- **About this task**:
Below are entries; copy exactly the lines from the one with "NEWS PARTNER" through the one with "Rusiyeniñ Ukrayinağa qarşı silâlı istilâsı", both included, and leave out the rest.

[Collected data]
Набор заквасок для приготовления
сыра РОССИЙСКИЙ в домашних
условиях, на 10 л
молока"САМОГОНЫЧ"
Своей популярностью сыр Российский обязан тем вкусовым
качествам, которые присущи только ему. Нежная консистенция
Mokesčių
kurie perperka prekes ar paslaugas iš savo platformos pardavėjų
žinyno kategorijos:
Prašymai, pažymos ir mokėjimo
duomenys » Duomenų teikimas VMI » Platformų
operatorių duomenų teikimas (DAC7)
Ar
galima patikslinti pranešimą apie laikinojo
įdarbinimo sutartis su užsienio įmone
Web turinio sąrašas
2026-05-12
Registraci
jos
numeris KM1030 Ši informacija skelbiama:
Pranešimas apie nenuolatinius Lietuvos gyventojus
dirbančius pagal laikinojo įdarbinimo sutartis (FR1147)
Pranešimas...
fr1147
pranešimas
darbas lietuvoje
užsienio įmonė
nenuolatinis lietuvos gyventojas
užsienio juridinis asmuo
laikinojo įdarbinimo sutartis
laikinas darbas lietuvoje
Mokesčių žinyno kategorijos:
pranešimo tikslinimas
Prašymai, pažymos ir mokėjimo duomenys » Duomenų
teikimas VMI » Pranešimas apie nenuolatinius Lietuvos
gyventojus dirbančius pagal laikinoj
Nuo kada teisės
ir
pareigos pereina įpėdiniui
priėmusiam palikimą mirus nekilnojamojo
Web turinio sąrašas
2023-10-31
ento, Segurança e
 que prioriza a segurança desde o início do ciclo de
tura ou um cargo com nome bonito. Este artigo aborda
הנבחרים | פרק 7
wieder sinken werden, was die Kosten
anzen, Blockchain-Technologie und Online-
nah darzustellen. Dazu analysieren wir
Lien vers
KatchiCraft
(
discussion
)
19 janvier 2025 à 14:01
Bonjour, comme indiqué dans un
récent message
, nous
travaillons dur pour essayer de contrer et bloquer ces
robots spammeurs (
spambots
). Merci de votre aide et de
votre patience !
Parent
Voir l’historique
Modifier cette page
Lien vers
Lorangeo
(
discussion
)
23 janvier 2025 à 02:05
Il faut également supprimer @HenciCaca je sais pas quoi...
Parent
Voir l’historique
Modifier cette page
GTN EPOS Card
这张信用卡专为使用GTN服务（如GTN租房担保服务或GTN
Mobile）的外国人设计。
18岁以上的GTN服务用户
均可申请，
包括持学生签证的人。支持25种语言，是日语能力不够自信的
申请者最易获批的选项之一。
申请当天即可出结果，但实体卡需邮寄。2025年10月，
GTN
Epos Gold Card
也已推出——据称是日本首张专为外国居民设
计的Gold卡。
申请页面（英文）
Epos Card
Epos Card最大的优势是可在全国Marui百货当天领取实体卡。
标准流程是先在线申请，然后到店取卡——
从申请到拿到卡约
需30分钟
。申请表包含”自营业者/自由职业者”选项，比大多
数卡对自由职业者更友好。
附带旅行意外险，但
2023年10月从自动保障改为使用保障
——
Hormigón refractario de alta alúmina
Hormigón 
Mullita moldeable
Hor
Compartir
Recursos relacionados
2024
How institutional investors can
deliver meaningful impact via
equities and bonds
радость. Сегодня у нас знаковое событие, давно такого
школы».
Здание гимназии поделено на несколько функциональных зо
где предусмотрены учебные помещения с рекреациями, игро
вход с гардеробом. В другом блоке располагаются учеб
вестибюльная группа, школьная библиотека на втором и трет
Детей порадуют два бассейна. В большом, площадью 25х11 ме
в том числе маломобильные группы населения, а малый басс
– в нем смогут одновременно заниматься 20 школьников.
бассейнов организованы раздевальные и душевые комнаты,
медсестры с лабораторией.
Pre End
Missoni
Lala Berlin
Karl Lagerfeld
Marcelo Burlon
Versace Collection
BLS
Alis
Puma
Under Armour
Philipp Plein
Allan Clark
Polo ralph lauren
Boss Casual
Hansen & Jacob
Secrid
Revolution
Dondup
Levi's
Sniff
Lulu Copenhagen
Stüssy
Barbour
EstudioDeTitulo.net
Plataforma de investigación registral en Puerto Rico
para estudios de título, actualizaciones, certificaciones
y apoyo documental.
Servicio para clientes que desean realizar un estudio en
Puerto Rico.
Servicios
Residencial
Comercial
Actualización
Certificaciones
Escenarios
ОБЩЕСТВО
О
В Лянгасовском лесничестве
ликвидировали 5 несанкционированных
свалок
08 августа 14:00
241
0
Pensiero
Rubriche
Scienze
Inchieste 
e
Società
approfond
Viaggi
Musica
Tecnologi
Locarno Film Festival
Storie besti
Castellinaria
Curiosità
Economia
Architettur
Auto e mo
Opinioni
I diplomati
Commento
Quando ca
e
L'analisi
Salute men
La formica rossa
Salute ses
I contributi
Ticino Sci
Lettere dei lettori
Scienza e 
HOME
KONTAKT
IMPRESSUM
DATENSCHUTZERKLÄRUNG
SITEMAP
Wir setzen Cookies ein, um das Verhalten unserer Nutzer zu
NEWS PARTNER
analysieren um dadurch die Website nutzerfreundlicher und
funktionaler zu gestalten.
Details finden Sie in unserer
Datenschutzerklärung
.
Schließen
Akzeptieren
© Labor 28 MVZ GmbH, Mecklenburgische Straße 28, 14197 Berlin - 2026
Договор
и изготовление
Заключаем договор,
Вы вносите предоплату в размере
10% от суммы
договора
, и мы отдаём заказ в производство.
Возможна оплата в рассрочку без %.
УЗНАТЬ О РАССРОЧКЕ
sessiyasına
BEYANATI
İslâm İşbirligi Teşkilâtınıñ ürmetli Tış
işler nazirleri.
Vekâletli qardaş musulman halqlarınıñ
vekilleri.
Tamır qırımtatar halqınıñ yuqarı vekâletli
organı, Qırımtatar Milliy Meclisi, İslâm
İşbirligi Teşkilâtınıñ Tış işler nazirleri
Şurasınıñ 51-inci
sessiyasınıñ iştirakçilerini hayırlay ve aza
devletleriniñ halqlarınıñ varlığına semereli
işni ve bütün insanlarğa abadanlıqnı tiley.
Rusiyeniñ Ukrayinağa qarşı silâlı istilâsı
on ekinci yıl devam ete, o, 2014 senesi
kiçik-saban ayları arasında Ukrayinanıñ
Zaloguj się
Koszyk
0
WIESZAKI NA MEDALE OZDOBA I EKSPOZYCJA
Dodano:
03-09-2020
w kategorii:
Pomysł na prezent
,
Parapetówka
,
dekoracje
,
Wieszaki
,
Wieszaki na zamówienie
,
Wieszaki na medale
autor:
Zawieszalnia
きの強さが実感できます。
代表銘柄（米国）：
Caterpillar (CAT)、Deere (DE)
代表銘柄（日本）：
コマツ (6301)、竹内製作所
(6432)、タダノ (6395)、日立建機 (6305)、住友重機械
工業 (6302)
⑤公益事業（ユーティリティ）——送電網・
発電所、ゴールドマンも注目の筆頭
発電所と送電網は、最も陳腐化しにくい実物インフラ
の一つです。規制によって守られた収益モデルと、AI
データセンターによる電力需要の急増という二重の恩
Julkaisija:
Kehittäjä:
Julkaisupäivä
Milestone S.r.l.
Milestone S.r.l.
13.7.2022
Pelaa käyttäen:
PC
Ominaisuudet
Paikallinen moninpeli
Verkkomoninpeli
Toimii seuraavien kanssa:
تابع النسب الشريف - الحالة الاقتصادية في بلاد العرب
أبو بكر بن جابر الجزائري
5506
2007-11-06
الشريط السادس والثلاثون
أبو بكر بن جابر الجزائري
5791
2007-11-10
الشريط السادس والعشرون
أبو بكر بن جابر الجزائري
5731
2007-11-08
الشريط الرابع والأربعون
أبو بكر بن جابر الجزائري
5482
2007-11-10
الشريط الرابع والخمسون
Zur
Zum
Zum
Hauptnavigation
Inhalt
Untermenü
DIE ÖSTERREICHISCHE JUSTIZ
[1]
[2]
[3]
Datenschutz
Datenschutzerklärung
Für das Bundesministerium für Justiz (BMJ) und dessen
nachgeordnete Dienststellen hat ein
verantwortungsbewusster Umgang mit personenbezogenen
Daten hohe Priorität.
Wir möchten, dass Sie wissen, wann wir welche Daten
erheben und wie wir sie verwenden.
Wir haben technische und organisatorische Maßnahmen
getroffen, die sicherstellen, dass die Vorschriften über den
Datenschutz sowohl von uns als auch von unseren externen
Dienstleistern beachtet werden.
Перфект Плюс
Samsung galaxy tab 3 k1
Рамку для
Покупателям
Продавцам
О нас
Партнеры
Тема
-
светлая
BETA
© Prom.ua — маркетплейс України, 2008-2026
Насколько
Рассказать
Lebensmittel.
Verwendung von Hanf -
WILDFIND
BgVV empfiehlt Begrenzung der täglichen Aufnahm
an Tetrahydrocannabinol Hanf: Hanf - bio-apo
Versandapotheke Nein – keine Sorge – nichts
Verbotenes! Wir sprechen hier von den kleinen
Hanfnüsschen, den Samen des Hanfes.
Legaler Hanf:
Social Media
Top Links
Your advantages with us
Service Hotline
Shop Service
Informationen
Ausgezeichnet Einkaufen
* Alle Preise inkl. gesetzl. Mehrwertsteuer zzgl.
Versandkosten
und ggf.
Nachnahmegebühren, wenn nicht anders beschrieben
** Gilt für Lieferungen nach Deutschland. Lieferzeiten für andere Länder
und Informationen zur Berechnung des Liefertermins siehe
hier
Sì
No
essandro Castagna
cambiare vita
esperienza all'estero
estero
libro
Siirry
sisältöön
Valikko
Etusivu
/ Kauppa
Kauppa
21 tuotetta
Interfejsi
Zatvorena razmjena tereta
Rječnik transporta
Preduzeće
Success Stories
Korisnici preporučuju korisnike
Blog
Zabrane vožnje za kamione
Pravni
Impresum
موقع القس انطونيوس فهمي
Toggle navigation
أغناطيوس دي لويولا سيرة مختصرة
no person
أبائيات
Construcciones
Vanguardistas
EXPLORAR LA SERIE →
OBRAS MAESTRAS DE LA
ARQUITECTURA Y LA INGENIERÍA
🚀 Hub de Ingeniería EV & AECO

- **Problem solution**:
NEWS PARTNER
analysieren um dadurch die Website nutzerfreundlicher und
funktionaler zu gestalten.
Details finden Sie in unserer
Datenschutzerklärung
.
Schließen
Akzeptieren
© Labor 28 MVZ GmbH, Mecklenburgische Straße 28, 14197 Berlin - 2026
Договор
и изготовление
Заключаем договор,
Вы вносите предоплату в размере
10% от суммы
договора
, и мы отдаём заказ в производство.
Возможна оплата в рассрочку без %.
УЗНАТЬ О РАССРОЧКЕ
sessiyasına
BEYANATI
İslâm İşbirligi Teşkilâtınıñ ürmetli Tış
işler nazirleri.
Vekâletli qardaş musulman halqlarınıñ
vekilleri.
Tamır qırımtatar halqınıñ yuqarı vekâletli
organı, Qırımtatar Milliy Meclisi, İslâm
İşbirligi Teşkilâtınıñ Tış işler nazirleri
Şurasınıñ 51-inci
sessiyasınıñ iştirakçilerini hayırlay ve aza
devletleriniñ halqlarınıñ varlığına semereli
işni ve bütün insanlarğa abadanlıqnı tiley.
Rusiyeniñ Ukrayinağa qarşı silâlı istilâsı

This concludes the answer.